Task goal:
Search the material for the word "Home" and copy every line in which it occurs.

Data to examine:
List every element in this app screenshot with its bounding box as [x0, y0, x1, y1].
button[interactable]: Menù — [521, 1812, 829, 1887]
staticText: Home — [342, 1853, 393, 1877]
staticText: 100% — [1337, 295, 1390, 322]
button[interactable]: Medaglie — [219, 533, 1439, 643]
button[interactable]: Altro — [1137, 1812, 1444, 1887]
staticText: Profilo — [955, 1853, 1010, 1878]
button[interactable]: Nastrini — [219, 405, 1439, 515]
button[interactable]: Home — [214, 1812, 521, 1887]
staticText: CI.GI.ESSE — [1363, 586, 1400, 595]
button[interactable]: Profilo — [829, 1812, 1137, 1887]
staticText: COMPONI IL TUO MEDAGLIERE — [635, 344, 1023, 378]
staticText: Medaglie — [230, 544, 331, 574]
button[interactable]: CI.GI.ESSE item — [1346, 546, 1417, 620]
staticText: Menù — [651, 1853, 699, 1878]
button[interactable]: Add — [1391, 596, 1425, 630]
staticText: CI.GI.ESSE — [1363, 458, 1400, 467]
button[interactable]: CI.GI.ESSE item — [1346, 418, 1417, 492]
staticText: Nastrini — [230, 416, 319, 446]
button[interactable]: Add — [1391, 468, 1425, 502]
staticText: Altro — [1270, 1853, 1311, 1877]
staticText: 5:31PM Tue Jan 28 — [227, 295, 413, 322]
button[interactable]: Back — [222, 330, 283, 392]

---

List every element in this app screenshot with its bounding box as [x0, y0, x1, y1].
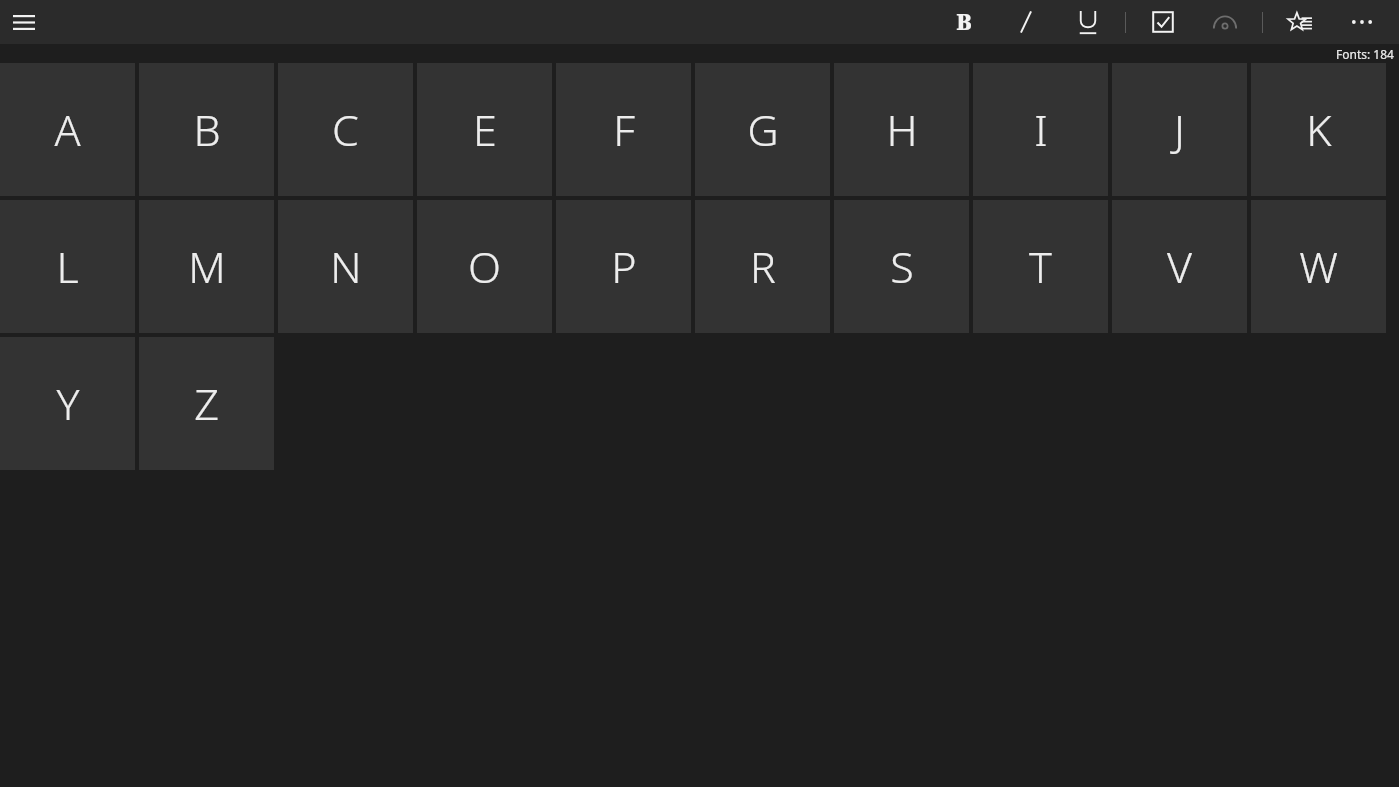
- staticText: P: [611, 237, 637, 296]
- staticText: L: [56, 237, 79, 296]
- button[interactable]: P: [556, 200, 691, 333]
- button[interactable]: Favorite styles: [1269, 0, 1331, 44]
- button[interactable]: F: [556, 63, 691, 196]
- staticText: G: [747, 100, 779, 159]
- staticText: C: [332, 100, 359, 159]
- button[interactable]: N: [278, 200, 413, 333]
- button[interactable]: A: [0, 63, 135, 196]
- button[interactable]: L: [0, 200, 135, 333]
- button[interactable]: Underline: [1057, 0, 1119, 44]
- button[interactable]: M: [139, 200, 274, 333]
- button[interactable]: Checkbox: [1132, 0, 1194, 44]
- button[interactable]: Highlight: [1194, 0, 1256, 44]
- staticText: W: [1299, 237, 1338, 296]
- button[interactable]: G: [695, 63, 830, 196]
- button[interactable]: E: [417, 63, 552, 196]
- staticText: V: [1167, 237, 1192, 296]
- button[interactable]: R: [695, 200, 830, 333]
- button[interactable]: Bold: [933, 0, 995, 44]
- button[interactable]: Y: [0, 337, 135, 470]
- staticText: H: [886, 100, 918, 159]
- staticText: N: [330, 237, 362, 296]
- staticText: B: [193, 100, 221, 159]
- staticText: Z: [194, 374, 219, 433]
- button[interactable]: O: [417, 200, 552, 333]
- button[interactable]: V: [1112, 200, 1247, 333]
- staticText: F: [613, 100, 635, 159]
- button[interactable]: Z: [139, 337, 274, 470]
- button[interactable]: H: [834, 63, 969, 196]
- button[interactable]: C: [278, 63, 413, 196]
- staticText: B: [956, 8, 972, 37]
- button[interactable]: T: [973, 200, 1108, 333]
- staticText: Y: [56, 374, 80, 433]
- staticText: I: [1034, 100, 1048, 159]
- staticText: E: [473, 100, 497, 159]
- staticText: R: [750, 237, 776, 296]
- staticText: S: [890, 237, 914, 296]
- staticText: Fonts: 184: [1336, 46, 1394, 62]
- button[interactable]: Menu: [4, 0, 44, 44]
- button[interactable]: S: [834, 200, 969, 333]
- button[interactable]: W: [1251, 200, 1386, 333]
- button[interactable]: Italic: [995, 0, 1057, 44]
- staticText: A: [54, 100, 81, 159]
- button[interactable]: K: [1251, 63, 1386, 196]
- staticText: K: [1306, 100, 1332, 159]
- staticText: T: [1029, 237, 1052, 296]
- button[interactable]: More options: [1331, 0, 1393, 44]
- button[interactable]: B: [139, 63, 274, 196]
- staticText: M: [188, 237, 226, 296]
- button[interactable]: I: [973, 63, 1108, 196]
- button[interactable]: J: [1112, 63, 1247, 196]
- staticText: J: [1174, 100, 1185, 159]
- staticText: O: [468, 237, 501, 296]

Result for this task:
staticText: Home — [342, 1853, 393, 1877]
button[interactable]: Home — [214, 1812, 521, 1887]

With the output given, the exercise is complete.